Но сейчас я вспомнил, что она никогда сама не расспрашивала ни о чем, что не касалось именно моих родителей. И все направляла меня в эту сторону. И без конца повторяла одни и те же вопросы: а тепло ли одета зимой моя мама — «У вас ведь там холодно»… Действительно ли прошли у нее мигрени, — она еще девочкой страдала от ужасных головных болей…
И тут уж она мне сообщала, как ездила с мамой к знаменитому врачу в Берлин, — видно, это было большое событие в их жизни, — но знаменитый врач не прописал никаких лекарств, а сказал, что головные боли пройдут после замужества. И действительно…
Я пропускал мимо ушей все эти неинтересные мне сведения и продолжал свои рассказы о жизни в Москве. И так как я уже порядком по этой жизни соскучился, то с удовольствием описывал все, чем я жил. Но сейчас я вспомнил, что бабушка слушала меня, как слушают болтовню любимого ребенка: с удовольствием, но не особенно вникая в его лепет…

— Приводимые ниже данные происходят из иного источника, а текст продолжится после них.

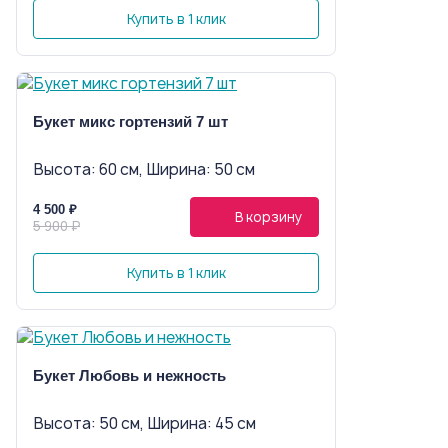
Купить в 1 клик
Букет микс гортензий 7 шт
Высота: 60 см, Ширина: 50 см
4 500 ₽
В корзину
5 900 ₽
Купить в 1 клик
Букет Любовь и нежность
Высота: 50 см, Ширина: 45 см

Почему я не замечал этого раньше? А если и замечал, не придавал значения… И вот сейчас, когда я так самоуверенно решил ее утешить, я понял, что мои слова отскочат от нее, что ей не то что чуждо, а просто непонятно то, что я рассказываю, и вообще все, что делается в той стране, куда судьба забросила ее дочь, потому что ее Кете пренебрегла лучшими женихами родных мест, — об этих женихах я уже знал во всех подробностях, — и связала свою судьбу с моряком из Ростока. И была очень счастлива с этим Куртом Шерером, хотя он и занимался политикой.

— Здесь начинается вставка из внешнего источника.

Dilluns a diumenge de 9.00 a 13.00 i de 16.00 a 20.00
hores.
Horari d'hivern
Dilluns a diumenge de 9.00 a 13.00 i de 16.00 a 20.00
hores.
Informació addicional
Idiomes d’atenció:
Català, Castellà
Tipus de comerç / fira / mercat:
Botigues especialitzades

И все у них было хорошо, — я, наверное, помню, как было хорошо, — мне ведь исполнилось уже десять, когда меня увезли… Но Курт не поладил с гитлеровской властью и, отсидев столько-то в тюрьме, — ну да я ведь все это знаю…
Так она иногда высказывалась, вставляя эти свои воспоминания в нашу беседу, но быстро умолкала и опять слушала меня со своей немного снисходительной, слабой улыбкой, не разжимающей губы.

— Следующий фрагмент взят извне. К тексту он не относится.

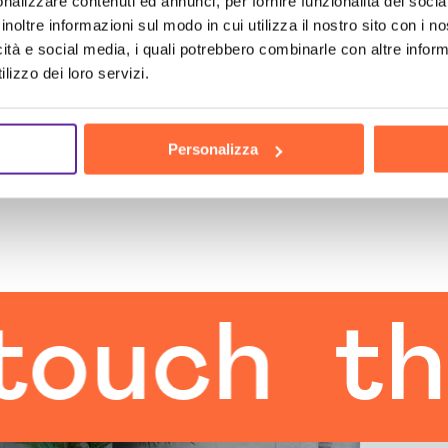
nalizzare contenuti ed annunci, per fornire funzionalità dei socia
inoltre informazioni sul modo in cui utilizza il nostro sito con i 
icità e social media, i quali potrebbero combinarle con altre inform
lizzo dei loro servizi.
Personalizza
h
the h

Меня мало трогало то, что мои рассказы интересовали ее только в той мере, в какой они касались моих родителей. Меня вообще все мало трогало. Я знал, что должен прожить здесь три недели, узнать о людях, имена которых хранил в памяти, и вернуться. Вернуться к обычной своей жизни, ясной и прямой, которая обещала мне ясное будущее, и к нему вел тоже прямой путь.
Поэтому я не вникал в окружающее: в моих глазах оно должно было очень скоро рассыпаться, как спичечные домики — я, бывало, строил их на ковре у бабушки. А если не рассыпалось до сих пор, то и на это у меня имелись готовые объяснения.
Но сейчас, сейчас было другое. Шла война, и бабушка не верила, что немцы, то есть фашисты, но для нее — все же немцы, будут разбиты. Она не верила в это, как — мне сейчас ясно представлялось — не верили миллионы немцев. А может быть, и не хотели верить.